Similarly, it is a key aspect of improving the quality of services to consider those areas within the ICB or the ICS area where they need improvement. You cannot just say “Everything’s great in the richer areas and we’ve considered the wider population”. We mean the wider population, all the population, wherever they come from, whatever their background and whatever their wealth level. To support this, we expect guidance from NHS England to make it clear how bodies can discharge the triple aim duty in such a way as to address inequalities.

I now turn to Amendment 11, in the names of the noble Lord, Lord Patel, and the noble Baroness, Lady Walmsley. This places a statutory duty on NHS England to publish guidance about the collection, analysis, reporting and publication of performance factors by relevant NHS bodies with respect to inequalities. We agree that collection of accurate and timely data is an essential part of the department’s commitment to tackle health disparities in terms of planning, goal setting and the use of evidence-based interventions. As my noble friend Lord Bethell said, seeing that data made real to him and others the fact that there were these disparities, and it is important that we continue collecting it. However, we feel that collection of data on disparities and protected characteristics can be best achieved through operational guidance. We want to offer flexibility for the system to adapt the focus and methods of that data collection and analysis, and the power to do that is in the Bill.

We will continue to work with counterparts in the NHS and other system partners to make sure that this data is adequately identified, reported and assessed, and which further amendments, if any, will be required for the ongoing work. High-quality data is fundamental to our approach to reducing the stark disparities in health that exist in the country. If any policy changes are identified which require legislation, we do not rule out bringing them forward.

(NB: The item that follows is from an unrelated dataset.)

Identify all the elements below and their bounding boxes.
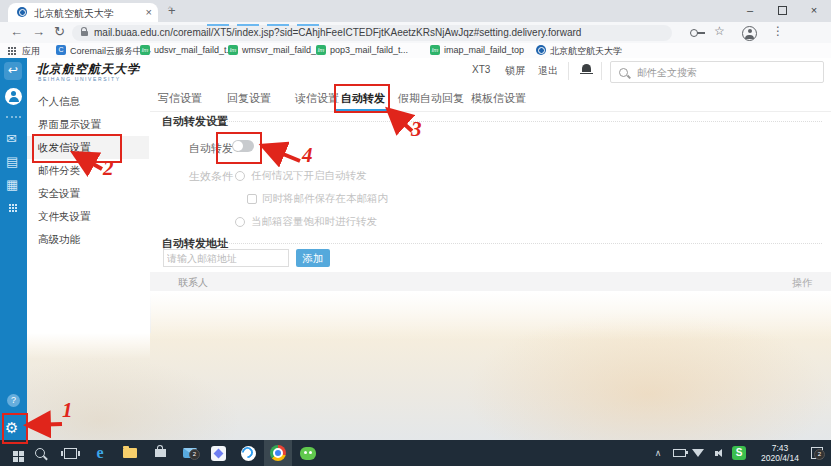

I turn now to Amendments 61 and 63, for which I thank the noble Baroness, Lady Walmsley. These amendments would add to the duties currently in the Bill on ICBs with regards to health inequalities. I hope I can reassure the Committee that we feel that this is already done. As members of local health and well-being boards—place-based, not just at the ICS level but at the place, as the noble Lord, Lord Mawson, talked about so eloquently—ICBs will be closely involved in the development of local joint strategic needs assessments, which are the means by which local leaders work together to assess and understand the needs of local people. We are concerned that it might duplicate this effort if an entirely separate assessment were to be

made of one aspect of local needs. Perhaps we could look at ways to draw out this particular aspect so there is no duplication. Furthermore, it is our view that ICBs could not effectively discharge their duties in respect of inequalities if they did not identify the inequalities they are seeking to address, making use of the most up to date evidence and data available and learning from each other what data is collected. Is the data collected in a local ICS really giving a better picture as compared with elsewhere?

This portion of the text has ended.